Analysis, Recommendations and Proposal for Discussion

prepared by

the European ODL Liaison Committee
www.odl-liaison.org

approved 21 January 2002
released 4 February 2002

Introduction

The eLearning Action Plan, underlying notes and following Calls for Proposals constitute a major challenge for all member states', and prospective members', governments, education leaders at all levels and industries/organisations working in the field.

It is therefore evident that the Liaison Committee (LC) and the constituent Networks give ample attention to the policies adopted and measures, taken and projected, to implement them.

We underline that, although the Networks in the LC cover many different areas of education, eLearning has a message for all Networks and their members, and all feel deeply committed.

The LC has been informed about the project HECTIC (EU policies and Strategic Change for eLearning in Universities) and follows further steps taken in the context of that project with great interest and, in the case of some Networks, also involvement. However, there is more: HECTIC was deliberately designed in such a way that the Programme structure of the European Commission and the processes around EU projects would not draw attention away from higher order, more political deliberations.

Precisely the Networks in the LC, on the other hand, are constantly under pressure of their members to give (more) attention to a careful, constructive but also honest appraisal of the day-to-day project practice.
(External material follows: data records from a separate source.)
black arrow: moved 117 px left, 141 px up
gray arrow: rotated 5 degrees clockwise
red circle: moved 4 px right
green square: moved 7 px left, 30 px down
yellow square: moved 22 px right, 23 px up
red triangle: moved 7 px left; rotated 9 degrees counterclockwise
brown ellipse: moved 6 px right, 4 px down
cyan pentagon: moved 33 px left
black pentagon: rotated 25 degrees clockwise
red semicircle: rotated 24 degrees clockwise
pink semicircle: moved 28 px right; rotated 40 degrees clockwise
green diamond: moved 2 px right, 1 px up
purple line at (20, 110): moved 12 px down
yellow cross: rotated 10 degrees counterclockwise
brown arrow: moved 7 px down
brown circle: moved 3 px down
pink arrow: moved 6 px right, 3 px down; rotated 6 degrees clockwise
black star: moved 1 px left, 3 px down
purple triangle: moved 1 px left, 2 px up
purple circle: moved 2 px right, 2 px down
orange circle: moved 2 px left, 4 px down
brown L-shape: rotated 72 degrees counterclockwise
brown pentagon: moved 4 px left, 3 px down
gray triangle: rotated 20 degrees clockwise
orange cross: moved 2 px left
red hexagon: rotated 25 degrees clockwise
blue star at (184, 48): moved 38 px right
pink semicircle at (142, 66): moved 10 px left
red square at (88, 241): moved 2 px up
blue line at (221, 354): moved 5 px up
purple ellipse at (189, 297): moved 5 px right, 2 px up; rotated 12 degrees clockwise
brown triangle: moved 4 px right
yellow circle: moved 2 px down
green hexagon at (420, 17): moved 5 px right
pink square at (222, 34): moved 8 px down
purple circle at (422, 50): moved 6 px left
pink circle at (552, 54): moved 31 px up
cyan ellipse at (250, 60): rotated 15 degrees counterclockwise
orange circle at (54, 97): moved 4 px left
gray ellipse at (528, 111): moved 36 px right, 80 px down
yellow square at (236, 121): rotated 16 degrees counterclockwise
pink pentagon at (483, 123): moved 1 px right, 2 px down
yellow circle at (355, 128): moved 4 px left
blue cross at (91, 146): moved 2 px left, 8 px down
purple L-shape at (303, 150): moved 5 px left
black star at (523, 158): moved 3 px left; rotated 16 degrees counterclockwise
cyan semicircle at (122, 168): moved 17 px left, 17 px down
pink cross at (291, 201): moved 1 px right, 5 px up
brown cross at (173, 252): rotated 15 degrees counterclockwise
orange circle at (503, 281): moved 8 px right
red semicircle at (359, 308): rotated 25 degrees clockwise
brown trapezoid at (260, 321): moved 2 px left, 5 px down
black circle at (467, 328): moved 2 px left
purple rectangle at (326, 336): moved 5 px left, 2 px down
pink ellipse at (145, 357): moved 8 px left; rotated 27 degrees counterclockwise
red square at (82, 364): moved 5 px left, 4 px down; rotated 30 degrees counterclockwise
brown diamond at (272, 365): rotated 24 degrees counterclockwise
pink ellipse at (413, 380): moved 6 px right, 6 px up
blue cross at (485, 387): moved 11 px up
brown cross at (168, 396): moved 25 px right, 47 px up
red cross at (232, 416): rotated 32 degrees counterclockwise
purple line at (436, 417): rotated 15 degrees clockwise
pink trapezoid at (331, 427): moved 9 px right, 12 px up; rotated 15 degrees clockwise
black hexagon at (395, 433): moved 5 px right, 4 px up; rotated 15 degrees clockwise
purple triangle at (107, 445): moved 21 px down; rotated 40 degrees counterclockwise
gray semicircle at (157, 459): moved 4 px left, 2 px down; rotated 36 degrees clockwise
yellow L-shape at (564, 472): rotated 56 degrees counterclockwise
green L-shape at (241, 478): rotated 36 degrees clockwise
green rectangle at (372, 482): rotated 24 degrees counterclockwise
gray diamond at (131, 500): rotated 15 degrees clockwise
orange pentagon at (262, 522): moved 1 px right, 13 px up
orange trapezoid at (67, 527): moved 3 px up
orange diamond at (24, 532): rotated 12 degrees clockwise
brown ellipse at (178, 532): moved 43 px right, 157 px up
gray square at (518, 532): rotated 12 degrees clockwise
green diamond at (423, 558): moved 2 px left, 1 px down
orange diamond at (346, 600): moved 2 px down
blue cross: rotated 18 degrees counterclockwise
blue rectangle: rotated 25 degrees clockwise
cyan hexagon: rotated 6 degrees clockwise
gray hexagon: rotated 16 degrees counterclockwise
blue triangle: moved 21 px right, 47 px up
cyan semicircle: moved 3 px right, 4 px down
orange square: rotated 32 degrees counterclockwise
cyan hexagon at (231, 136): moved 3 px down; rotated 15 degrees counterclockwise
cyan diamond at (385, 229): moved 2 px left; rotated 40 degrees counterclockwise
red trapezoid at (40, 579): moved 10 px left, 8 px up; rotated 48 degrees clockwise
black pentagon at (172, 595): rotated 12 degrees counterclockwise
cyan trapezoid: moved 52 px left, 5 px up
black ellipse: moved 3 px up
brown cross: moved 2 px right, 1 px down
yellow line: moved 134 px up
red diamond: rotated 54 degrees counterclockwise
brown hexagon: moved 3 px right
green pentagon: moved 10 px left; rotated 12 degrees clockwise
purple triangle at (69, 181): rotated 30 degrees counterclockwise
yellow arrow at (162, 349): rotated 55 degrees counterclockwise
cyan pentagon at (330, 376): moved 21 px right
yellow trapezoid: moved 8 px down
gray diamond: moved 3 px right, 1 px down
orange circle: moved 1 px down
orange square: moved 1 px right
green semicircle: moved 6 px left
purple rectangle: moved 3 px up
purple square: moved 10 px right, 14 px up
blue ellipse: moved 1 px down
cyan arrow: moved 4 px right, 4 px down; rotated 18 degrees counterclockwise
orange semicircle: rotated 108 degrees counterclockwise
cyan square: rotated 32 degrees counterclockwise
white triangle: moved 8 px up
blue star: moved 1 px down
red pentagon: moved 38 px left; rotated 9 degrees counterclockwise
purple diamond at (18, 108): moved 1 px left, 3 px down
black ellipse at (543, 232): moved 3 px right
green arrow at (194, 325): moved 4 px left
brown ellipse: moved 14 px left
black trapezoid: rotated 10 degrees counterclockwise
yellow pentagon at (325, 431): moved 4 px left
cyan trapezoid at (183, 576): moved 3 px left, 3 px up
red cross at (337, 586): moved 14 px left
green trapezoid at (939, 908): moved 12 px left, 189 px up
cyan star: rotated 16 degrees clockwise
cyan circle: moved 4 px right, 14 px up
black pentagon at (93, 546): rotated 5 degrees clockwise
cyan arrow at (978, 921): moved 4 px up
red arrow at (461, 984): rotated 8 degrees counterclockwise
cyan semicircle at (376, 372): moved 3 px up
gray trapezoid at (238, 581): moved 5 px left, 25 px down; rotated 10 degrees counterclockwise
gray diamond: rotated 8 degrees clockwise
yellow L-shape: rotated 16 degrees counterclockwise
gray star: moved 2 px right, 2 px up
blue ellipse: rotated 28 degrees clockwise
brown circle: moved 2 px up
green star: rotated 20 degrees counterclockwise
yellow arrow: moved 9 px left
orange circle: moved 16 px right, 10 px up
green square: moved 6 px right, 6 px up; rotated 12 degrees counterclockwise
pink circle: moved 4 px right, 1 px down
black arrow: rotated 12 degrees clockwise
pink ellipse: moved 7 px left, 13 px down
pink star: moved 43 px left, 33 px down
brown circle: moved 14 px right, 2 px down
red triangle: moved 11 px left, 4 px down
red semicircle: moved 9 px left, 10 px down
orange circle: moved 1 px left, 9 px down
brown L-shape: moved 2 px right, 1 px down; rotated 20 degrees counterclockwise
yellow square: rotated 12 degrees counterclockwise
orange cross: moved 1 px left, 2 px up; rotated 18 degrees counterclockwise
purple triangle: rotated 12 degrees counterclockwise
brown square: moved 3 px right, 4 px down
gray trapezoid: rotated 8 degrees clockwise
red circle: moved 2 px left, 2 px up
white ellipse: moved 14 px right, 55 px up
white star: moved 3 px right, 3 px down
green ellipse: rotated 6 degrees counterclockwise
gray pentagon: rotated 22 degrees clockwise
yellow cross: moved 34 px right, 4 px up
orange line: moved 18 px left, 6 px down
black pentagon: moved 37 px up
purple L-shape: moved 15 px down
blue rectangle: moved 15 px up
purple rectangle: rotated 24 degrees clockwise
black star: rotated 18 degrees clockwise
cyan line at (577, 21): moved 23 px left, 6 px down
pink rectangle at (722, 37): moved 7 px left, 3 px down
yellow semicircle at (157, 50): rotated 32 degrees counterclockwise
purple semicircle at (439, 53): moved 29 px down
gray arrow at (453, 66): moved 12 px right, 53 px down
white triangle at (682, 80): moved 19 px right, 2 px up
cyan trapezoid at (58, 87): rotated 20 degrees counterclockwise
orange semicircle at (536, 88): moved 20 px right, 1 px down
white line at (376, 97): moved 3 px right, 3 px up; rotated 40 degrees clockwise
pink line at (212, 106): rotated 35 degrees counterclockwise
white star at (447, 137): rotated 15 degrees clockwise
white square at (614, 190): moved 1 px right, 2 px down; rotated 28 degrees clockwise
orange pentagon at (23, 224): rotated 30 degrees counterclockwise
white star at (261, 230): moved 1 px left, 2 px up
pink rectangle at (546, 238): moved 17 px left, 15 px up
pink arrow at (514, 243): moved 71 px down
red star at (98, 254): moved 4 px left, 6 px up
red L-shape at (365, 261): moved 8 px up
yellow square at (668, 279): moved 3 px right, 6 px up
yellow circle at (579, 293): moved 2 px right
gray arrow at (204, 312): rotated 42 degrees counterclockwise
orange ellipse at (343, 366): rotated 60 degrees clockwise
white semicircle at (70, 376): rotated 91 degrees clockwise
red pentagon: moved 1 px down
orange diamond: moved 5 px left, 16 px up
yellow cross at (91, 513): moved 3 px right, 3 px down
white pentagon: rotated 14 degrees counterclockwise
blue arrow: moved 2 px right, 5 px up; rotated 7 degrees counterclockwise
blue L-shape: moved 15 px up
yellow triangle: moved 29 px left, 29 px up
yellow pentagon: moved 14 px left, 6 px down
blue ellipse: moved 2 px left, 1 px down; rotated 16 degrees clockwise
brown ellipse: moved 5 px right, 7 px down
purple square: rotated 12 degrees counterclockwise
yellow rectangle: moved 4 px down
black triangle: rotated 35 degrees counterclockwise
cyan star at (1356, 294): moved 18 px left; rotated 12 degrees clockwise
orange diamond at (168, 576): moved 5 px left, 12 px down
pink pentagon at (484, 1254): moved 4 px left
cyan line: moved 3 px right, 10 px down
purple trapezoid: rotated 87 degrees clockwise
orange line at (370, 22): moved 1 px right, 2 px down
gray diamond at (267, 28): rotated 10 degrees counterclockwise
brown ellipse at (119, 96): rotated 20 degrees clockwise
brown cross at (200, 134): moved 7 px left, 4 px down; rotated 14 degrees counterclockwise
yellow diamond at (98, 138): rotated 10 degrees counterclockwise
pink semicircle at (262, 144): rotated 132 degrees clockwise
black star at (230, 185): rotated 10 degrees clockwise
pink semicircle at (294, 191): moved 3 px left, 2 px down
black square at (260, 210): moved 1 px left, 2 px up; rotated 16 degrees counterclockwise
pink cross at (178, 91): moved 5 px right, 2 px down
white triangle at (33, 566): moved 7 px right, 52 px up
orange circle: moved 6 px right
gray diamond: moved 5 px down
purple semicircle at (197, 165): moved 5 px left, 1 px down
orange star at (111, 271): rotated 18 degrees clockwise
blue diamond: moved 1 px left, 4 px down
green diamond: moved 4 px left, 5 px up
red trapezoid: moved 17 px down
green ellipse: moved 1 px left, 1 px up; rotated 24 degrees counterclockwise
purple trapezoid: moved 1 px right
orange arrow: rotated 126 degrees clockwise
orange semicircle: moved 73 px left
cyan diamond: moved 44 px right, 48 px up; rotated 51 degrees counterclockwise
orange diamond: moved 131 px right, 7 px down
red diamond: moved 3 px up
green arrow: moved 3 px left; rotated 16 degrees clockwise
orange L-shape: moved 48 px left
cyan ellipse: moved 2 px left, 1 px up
The LC has therefore decided that it would itself take up and discuss the issue, and if possible come up with practical recommendations. It wishes to establish an open dialogue with involved officers of the European Commission and try and find ways together to move forward to further improvement of the EC funding system.

This note has been written to enable a concrete discussion and focuses on a set of proposals for direct implementation.

We limit ourselves to education in its full width, as covered by the Networks in the LC, but take into consideration the full array of stimulation and research programmes of the European Commission. Statements which are thought to be rather evident are not always fully argued for sake of brevity.

Discussion

The Liaison Committee focuses this discussion on its impression that the European Commission has to use the Progamme Funding instrument also for the implementation of approved major political objectives and priorities. This means that the discussion will address only a certain part of the whole of Programme Funding, viz. the parts designed to realize these major political objectives, like at present eLearning in the context of eEurope. As will be argued below the LC thinks that for such processes the instrument is not adequate, but can be modified within their constraints to satisfy the needs of the Commission.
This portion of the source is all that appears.